Today this market is dominated by networks and manufacturers. Retailers/dealers are getting no revenue from it. But over half of all mobile connections are sold by retailers; they face the consumer at that critical moment when he or she may be persuaded to add some content to the purchase. The consumer trusts them.
Sure, the geeks (or ‘early adopters’ to use the marketing jargon) can’t be separated from their Apple or BlackBerry application store, but the man on the street? Mobile retailers can reach into a whole new growth market.
The revenue opportunity is impressive, but also the potential to differentiate, rather than to continue selling the same phones and tariffs as everyone else, just at a slightly different price. This should enable retailers to sell more connections. Another benefit is the potential to create an ongoing billing relationship with customers, and increase their loyalty.
Of course it is not an easy business to get started in. What do consumers want? There are questions also of supply of content, validation of it, testing of it, integration of it, as well as issues around sales, billing and taking such a service to market.
Clearly, it is a daunting task for retailers to create their own mobile services and content portfolios, which can be easily and economically offered and managed, not to mention time consuming and expensive.

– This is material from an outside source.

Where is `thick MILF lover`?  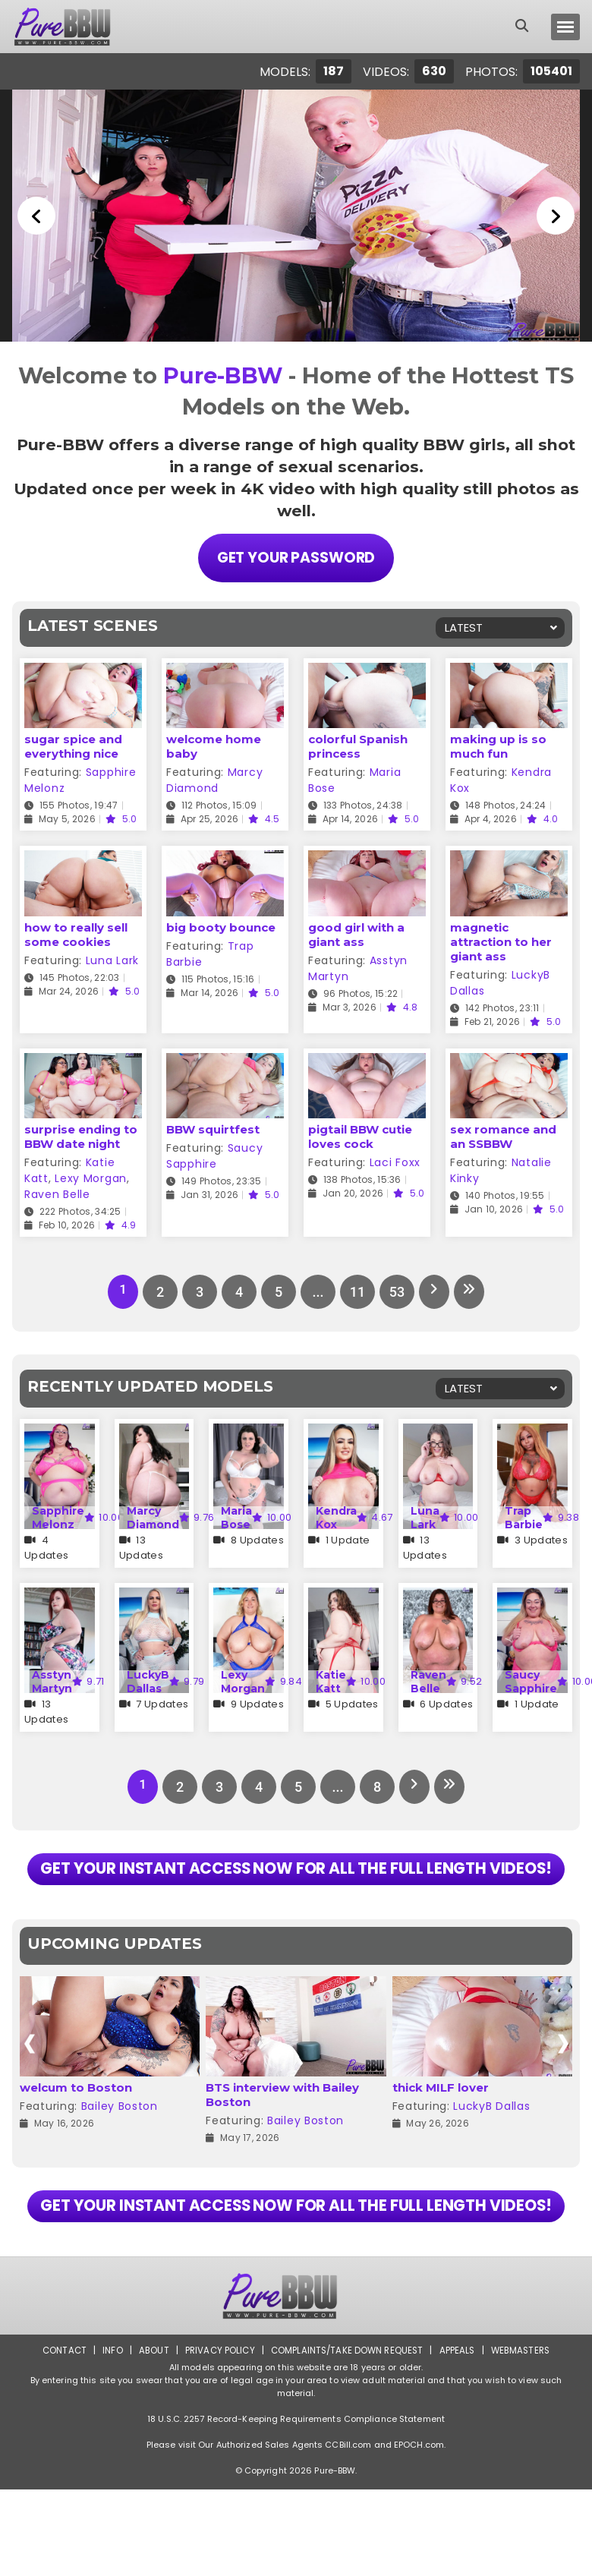 thick MILF lover is located at coordinates (440, 2130).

So what is the solution? It is very important to have an efficient in-store sales process that doesn’t take too long.
So, for example, a prepay card that can be redeemed by a consumer at home in a retailer branded web store makes for a simple impulse purchase, and represents a stand-out item in store. Likewise, a retailer-branded application store on a phone, with an interface that allows where consumers to easily browse and buy content is a good solution.
The right kind of content is another consideration. One of the problems with the big application stores is wading through 100,000 items to find something of interest. It’s like surfing endless cable TV channels, and too often boredom sets in before purchase. Having the right products on the shelves is a classic retail skill.
Also, it’s not just about mobile games, music, wallpapers, Facebook and Twitter. There are many other valuable services – backup, remote wipe and security for for business customers, for instance. Ten thousand mobile phones are left in London taxis every month, containing valuable and sensitive information.
Building a services business also requires a system that automatically records customer history, essential to deal with questions, and critical to running marketing campaigns to customers to keep revenue flowing. Having a system which enables this to be put together quickly, and targeted at the right customers (with compatible phones and the right user profile) is critical.
Given slowing growth and margins on connections and prepay top-ups, mobile retailers urgently need to find new and profitable revenue growth. On the other hand, ‘in-life’ revenue potential is increasing as handsets become more sophisticated. There are more things to do on a mobile phone than ever before.
So mobile retailers really should act now before they miss out. Mobile application solutions that work in-store, on the web and on a handset, branded as your own, provide a valuable route to capture a slice of the burgeoning post-sale revenue stream.
Content and services are the mobile accessories of the modern day. It’s a fast growing new market which mobile retailers are ideally positioned to benefit from.